NBN Co has reported $3.8 billion in revenue for the first three quarters of the 2022 financial year, a 10 percent jump from the corresponding period last year, which was largely due to a decrease in NBN’s subscription payments to telcos.
In the nine months to 31 March 2022, the government-owned corporation paid $174 million in subscriber costs to Telstra and Optus, which was an 83 percent reduction from the $1.05 billion of payments it made in the prior corresponding period.
The network provider said in a statement yesterday that “NBN Co reaffirmed its expectation and guidance that these payments will cease during financial year 2023.”
The future of the special access undertaking (SAU), which sets the terms and conditions for internet providers to access the NBN until 2040, hangs in the balance as the Australian Competition and Consumer Commission and NBN have continued to duel over NBN’s Co’s proposed revisions of the pricing arrangements.

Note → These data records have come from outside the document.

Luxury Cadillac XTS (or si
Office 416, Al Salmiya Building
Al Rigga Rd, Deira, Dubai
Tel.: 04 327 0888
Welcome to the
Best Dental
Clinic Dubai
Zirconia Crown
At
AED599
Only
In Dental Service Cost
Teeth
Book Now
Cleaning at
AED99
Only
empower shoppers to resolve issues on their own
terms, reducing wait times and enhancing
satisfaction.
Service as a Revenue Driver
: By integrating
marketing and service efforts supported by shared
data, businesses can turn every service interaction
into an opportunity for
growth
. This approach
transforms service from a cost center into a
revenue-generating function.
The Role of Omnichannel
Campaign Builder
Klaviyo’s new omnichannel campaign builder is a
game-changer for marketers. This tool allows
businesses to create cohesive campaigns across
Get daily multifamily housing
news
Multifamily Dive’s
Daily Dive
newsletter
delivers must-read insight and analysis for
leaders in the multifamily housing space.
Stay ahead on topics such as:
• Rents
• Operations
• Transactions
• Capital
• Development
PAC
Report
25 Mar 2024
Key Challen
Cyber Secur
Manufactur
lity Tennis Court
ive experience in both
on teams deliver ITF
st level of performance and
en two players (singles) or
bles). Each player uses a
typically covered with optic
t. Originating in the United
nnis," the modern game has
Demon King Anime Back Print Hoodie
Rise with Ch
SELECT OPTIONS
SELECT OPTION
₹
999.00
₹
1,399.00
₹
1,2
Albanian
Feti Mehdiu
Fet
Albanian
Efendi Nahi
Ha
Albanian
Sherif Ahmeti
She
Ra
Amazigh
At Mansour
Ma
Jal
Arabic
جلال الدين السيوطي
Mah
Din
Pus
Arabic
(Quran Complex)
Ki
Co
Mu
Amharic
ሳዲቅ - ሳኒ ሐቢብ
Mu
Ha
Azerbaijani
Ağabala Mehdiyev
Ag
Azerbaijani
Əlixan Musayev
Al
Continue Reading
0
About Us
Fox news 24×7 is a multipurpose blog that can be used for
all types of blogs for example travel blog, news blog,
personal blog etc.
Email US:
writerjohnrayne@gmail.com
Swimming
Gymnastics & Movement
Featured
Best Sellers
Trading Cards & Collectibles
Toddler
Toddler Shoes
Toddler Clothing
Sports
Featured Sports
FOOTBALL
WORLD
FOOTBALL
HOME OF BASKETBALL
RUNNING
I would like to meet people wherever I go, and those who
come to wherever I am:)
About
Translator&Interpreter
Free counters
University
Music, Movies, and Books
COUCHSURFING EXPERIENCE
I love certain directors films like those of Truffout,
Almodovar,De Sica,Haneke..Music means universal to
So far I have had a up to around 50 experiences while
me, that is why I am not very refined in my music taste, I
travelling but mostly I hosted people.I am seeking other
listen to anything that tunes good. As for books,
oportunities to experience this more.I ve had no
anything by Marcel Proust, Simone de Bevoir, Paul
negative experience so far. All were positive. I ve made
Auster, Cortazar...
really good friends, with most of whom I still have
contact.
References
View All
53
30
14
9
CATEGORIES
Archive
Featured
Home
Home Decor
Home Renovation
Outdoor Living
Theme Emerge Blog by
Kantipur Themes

ACCC commissioner Anna Brakey has said the special access undertaking “hasn’t operated in the way the ACCC and industry intended”, and the current regulatory framework “has the potential to drive prices much higher than they need to be.”

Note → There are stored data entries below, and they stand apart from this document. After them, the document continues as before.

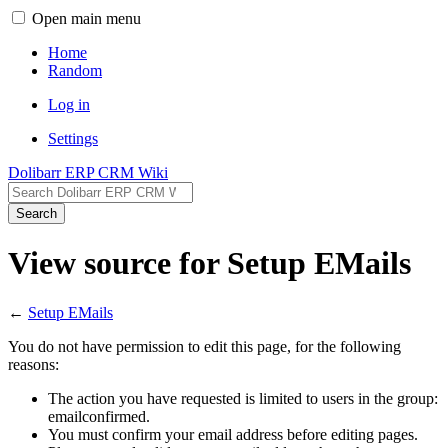
Open main menu
Home
Random
Log in
Settings
Dolibarr ERP CRM Wiki
Search
View source for Setup EMails
←
Setup EMails
You do not have permission to edit this page, for the following
reasons:
The action you have requested is limited to users in the group:
emailconfirmed.
You must confirm your email address before editing pages.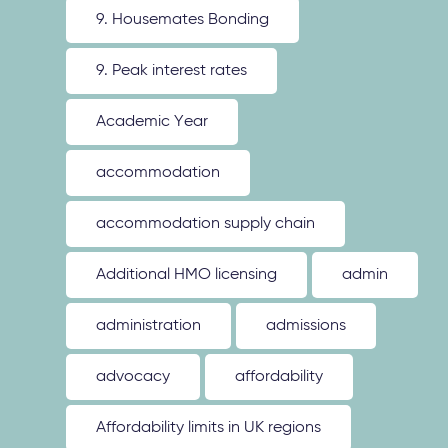
9. Housemates Bonding
9. Peak interest rates
Academic Year
accommodation
accommodation supply chain
Additional HMO licensing
admin
administration
admissions
advocacy
affordability
Affordability limits in UK regions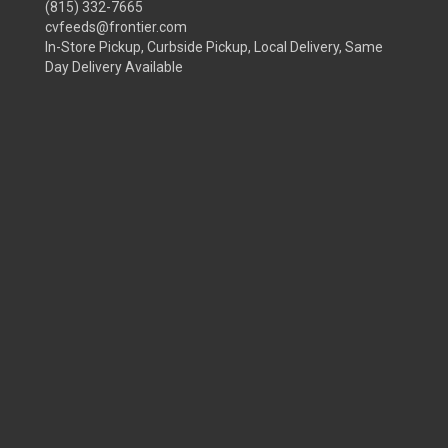
(815) 332-7665
cvfeeds@frontier.com
In-Store Pickup, Curbside Pickup, Local Delivery, Same
Day Delivery Available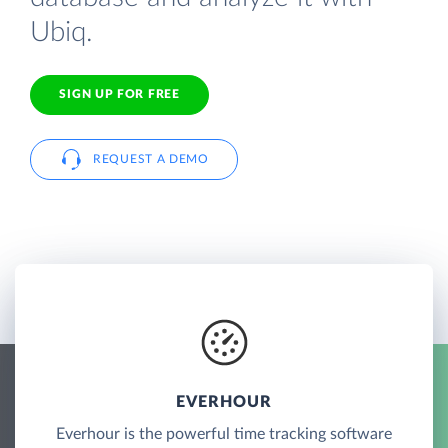
Ubiq.
SIGN UP FOR FREE
REQUEST A DEMO
EVERHOUR
Everhour is the powerful time tracking software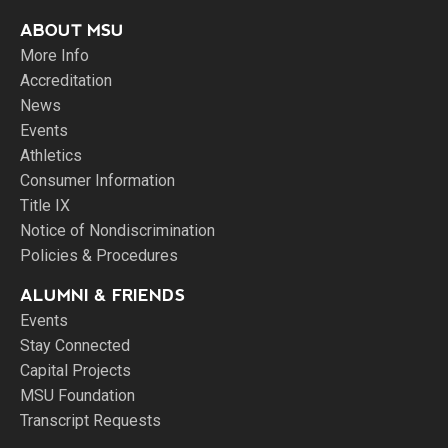
ABOUT MSU
More Info
Accreditation
News
Events
Athletics
Consumer Information
Title IX
Notice of Nondiscrimination
Policies & Procedures
ALUMNI & FRIENDS
Events
Stay Connected
Capital Projects
MSU Foundation
Transcript Requests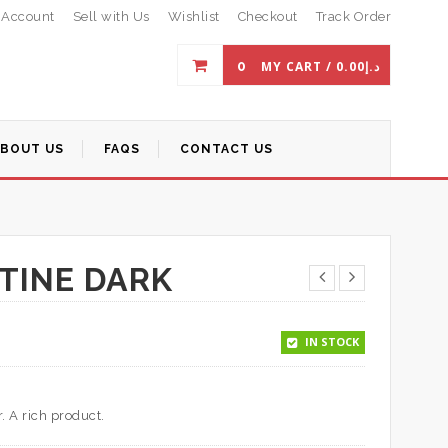
 Account
Sell with Us
Wishlist
Checkout
Track Order
0
MY CART /
0.00
د.إ
ABOUT US
FAQS
CONTACT US
TINE DARK
IN STOCK
. A rich product.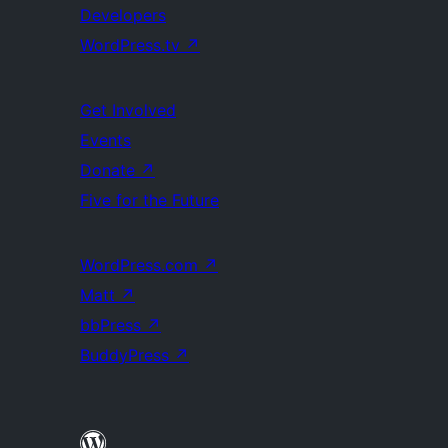
Developers
WordPress.tv
↗
Get Involved
Events
Donate
↗
Five for the Future
WordPress.com
↗
Matt
↗
bbPress
↗
BuddyPress
↗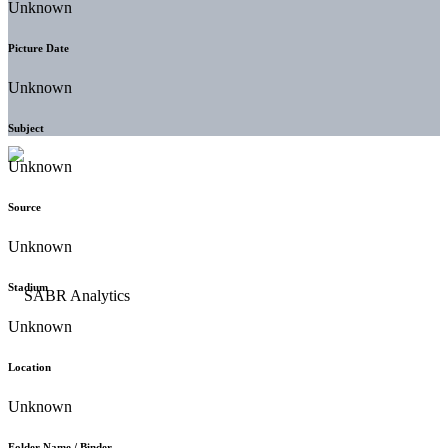
Unknown
Picture Date
Unknown
Subject
Unknown
Source
Unknown
Stadium
Unknown
Location
Unknown
Folder Name / Binder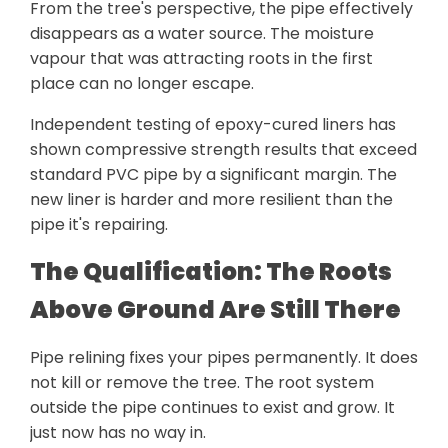
From the tree's perspective, the pipe effectively
disappears as a water source. The moisture
vapour that was attracting roots in the first
place can no longer escape.
Independent testing of epoxy-cured liners has
shown compressive strength results that exceed
standard PVC pipe by a significant margin. The
new liner is harder and more resilient than the
pipe it's repairing.
The Qualification: The Roots
Above Ground Are Still There
Pipe relining fixes your pipes permanently. It does
not kill or remove the tree. The root system
outside the pipe continues to exist and grow. It
just now has no way in.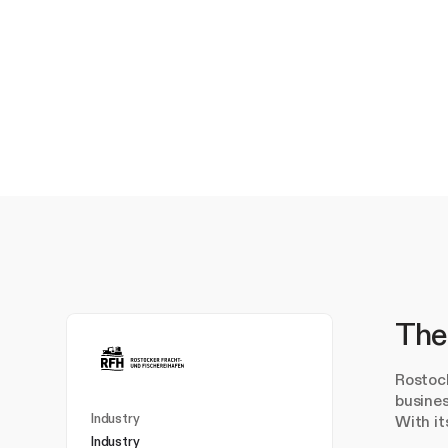
The
Rostock
busines
Industry
With it
Industry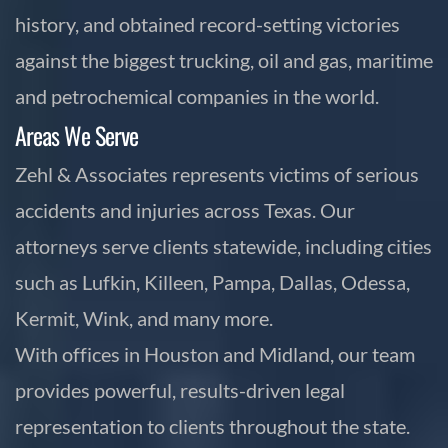
history, and obtained record-setting victories
against the biggest trucking, oil and gas, maritime
and petrochemical companies in the world.
Areas We Serve
Zehl & Associates represents victims of serious
accidents and injuries across Texas. Our
attorneys serve clients statewide, including cities
such as Lufkin, Killeen, Pampa, Dallas, Odessa,
Kermit, Wink, and many more.
With offices in Houston and Midland, our team
provides powerful, results-driven legal
representation to clients throughout the state.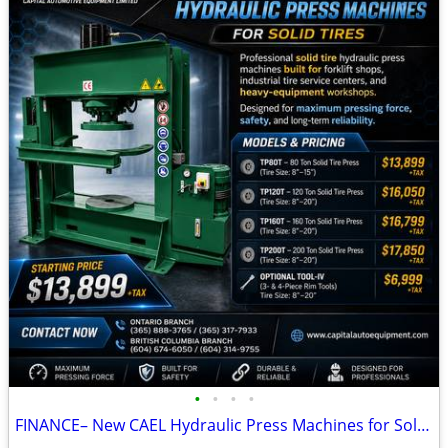
•
•
•
•
FINANCE– New CAEL Hydraulic Press Machines for Solid Tires (80T–200T)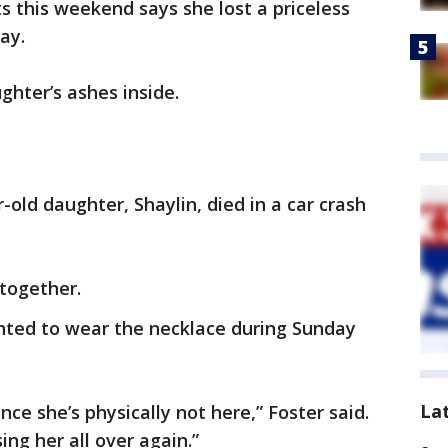
s this weekend says she lost a priceless
day.
ghter’s ashes inside.
-old daughter, Shaylin, died in a car crash
together.
nted to wear the necklace during Sunday
La
ince she’s physically not here,” Foster said.
osing her all over again.”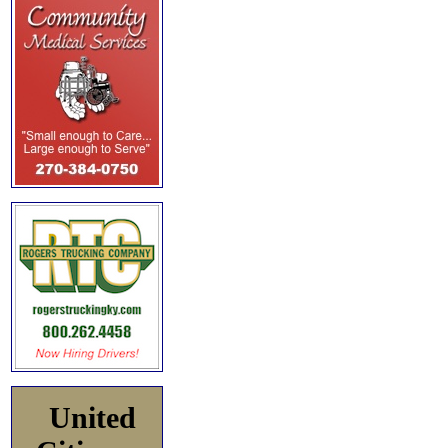
United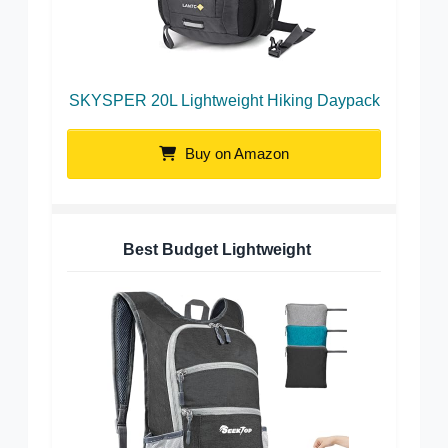
SKYSPER 20L Lightweight Hiking Daypack
Buy on Amazon
Best Budget Lightweight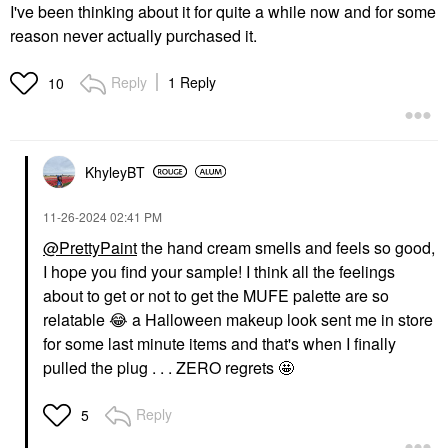
I've been thinking about it for quite a while now and for some
reason never actually purchased it.
Reply
1 Reply
10
KhyleyBT
‎11-26-2024
02:41 PM
@PrettyPaint
the hand cream smells and feels so good,
I hope you find your sample! I think all the feelings
about to get or not to get the MUFE palette are so
relatable
😂
a Halloween makeup look sent me in store
for some last minute items and that's when I finally
pulled the plug . . . ZERO regrets 🤩
Reply
5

EBITDA, including subscriber costs, was $2.3 billion at the end of the 2022 financial year's third quarter, a $1.4 billion increase from the corresponding nine-month period.
NBN said its strong performance was “primarily due to growth in activations and customers upgrading to higher speed tiers.”
76 percent of residential and business customers were connected to plans based on nbn wholesale speed tiers with peak download speeds of 50 Mbps and above, which the company said was a 71 percent increase from last year.
Residential average revenue per user in the third quarter was $46, which was roughly even with the corresponding period. However, revenue from business customers increased to approximately $750 million, which was an increase of 22 percent from the prior corresponding nine-month period.